Data to use below:

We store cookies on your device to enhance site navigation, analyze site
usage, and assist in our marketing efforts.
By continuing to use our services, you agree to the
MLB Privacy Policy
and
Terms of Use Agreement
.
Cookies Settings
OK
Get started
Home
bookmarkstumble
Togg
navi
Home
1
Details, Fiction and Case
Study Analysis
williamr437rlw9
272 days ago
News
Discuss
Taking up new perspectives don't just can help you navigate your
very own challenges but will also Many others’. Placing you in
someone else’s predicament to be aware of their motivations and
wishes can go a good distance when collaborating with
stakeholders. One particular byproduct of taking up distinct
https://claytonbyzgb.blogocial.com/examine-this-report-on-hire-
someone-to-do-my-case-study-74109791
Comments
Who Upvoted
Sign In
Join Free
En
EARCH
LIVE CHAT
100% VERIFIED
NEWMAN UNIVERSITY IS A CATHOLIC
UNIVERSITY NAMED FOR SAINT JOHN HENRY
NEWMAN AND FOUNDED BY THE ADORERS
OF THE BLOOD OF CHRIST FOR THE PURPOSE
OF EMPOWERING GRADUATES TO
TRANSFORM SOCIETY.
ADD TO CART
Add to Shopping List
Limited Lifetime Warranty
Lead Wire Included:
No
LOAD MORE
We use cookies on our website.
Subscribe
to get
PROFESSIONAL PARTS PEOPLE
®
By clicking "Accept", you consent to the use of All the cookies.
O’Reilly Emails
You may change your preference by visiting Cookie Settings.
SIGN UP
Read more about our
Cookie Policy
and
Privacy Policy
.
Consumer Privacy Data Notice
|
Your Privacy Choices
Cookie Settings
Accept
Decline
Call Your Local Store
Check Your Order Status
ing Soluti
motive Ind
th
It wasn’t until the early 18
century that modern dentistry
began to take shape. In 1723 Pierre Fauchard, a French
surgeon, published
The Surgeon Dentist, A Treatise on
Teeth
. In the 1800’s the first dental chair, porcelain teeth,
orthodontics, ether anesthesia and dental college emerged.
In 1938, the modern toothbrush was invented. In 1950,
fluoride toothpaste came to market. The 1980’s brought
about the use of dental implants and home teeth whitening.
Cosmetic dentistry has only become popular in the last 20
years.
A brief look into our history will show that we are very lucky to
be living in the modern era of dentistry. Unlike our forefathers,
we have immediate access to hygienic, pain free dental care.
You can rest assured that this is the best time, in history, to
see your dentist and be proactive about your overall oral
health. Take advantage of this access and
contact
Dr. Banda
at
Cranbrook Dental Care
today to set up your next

End of Data to use.
Data to use below:

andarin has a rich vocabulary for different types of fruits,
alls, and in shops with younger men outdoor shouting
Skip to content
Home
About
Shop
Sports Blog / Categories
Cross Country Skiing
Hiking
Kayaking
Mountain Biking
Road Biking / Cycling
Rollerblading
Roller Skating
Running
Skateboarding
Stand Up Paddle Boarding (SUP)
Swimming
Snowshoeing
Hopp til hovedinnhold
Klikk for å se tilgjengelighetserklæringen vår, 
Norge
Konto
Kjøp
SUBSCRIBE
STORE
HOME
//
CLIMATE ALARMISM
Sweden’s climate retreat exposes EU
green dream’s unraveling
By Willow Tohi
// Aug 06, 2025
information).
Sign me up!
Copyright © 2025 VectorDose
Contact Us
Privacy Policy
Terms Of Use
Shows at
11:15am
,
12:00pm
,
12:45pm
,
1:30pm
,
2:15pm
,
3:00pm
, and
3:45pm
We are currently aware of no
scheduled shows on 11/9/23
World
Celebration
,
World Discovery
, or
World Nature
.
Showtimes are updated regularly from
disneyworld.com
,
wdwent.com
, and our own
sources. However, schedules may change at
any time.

End of Data to use.

Copy the lines above exactly, beginning at the line that has "Cross Country Skiing" and stopping after the line that has "Copyright © 2025 VectorDose", and omit the rest.

Solved exercise ->
Cross Country Skiing
Hiking
Kayaking
Mountain Biking
Road Biking / Cycling
Rollerblading
Roller Skating
Running
Skateboarding
Stand Up Paddle Boarding (SUP)
Swimming
Snowshoeing
Hopp til hovedinnhold
Klikk for å se tilgjengelighetserklæringen vår, 
Norge
Konto
Kjøp
SUBSCRIBE
STORE
HOME
//
CLIMATE ALARMISM
Sweden’s climate retreat exposes EU
green dream’s unraveling
By Willow Tohi
// Aug 06, 2025
information).
Sign me up!
Copyright © 2025 VectorDose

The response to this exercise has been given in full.